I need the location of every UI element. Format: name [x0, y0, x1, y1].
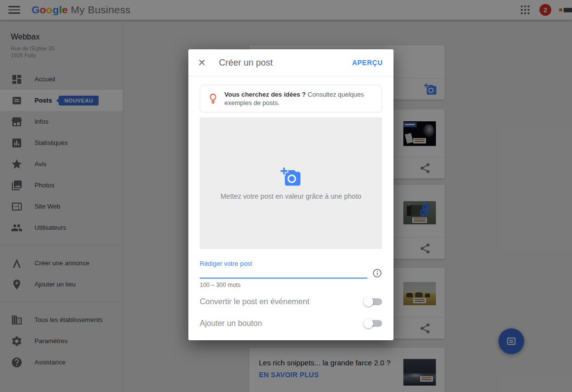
dialog-title: Créer un post	[219, 58, 352, 68]
ideas-text: Vous cherchez des idées ? Consultez quel…	[224, 90, 367, 107]
word-count-hint: 100 – 300 mots	[200, 282, 382, 288]
post-text-row	[200, 268, 382, 279]
preview-button[interactable]: APERÇU	[352, 59, 383, 67]
post-text-label: Rédiger votre post	[200, 260, 382, 268]
button-toggle-row: Ajouter un bouton	[200, 313, 382, 334]
create-post-dialog: ✕ Créer un post APERÇU Vous cherchez des…	[188, 49, 393, 340]
info-icon[interactable]	[372, 268, 383, 279]
post-text-input[interactable]	[200, 269, 367, 279]
photo-prompt: Mettez votre post en valeur grâce à une …	[220, 192, 361, 200]
button-toggle-label: Ajouter un bouton	[200, 319, 262, 328]
lightbulb-icon	[207, 93, 219, 105]
photo-upload-area[interactable]: Mettez votre post en valeur grâce à une …	[200, 117, 382, 249]
ideas-banner[interactable]: Vous cherchez des idées ? Consultez quel…	[200, 85, 382, 112]
screen: GoogleMy Business 2 Webbax Rue de l'Egli…	[0, 0, 572, 392]
add-photo-icon	[281, 167, 301, 187]
event-toggle-label: Convertir le post en événement	[200, 297, 309, 306]
close-icon[interactable]: ✕	[198, 58, 208, 68]
button-toggle-switch[interactable]	[363, 319, 382, 328]
dialog-header: ✕ Créer un post APERÇU	[188, 49, 393, 76]
ideas-text-bold: Vous cherchez des idées ?	[224, 91, 306, 98]
event-toggle-row: Convertir le post en événement	[200, 291, 382, 313]
event-toggle-switch[interactable]	[363, 297, 382, 307]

---*---

- **What to do**: Reproduce the complete set of records verbatim and omit the pictures.

- **Written response**:
I need the location of every UI element. Format: name [x0, y0, x1, y1].
dialog-title: Créer un post	[219, 58, 352, 68]
ideas-text: Vous cherchez des idées ? Consultez quel…	[224, 90, 367, 107]
word-count-hint: 100 – 300 mots	[200, 282, 382, 288]
post-text-row	[200, 268, 382, 279]
preview-button[interactable]: APERÇU	[352, 59, 383, 67]
post-text-label: Rédiger votre post	[200, 260, 382, 268]
button-toggle-row: Ajouter un bouton	[200, 313, 382, 334]
create-post-dialog: ✕ Créer un post APERÇU Vous cherchez des…	[188, 49, 393, 340]
info-icon[interactable]	[372, 268, 383, 279]
post-text-input[interactable]	[200, 269, 367, 279]
photo-prompt: Mettez votre post en valeur grâce à une …	[220, 192, 361, 200]
button-toggle-label: Ajouter un bouton	[200, 319, 262, 328]
lightbulb-icon	[207, 93, 219, 105]
photo-upload-area[interactable]: Mettez votre post en valeur grâce à une …	[200, 117, 382, 249]
ideas-banner[interactable]: Vous cherchez des idées ? Consultez quel…	[200, 85, 382, 112]
screen: GoogleMy Business 2 Webbax Rue de l'Egli…	[0, 0, 572, 392]
add-photo-icon	[281, 167, 301, 187]
event-toggle-label: Convertir le post en événement	[200, 297, 309, 306]
close-icon[interactable]: ✕	[198, 58, 208, 68]
button-toggle-switch[interactable]	[363, 319, 382, 328]
dialog-header: ✕ Créer un post APERÇU	[188, 49, 393, 76]
ideas-text-bold: Vous cherchez des idées ?	[224, 91, 306, 98]
event-toggle-row: Convertir le post en événement	[200, 291, 382, 313]
event-toggle-switch[interactable]	[363, 297, 382, 307]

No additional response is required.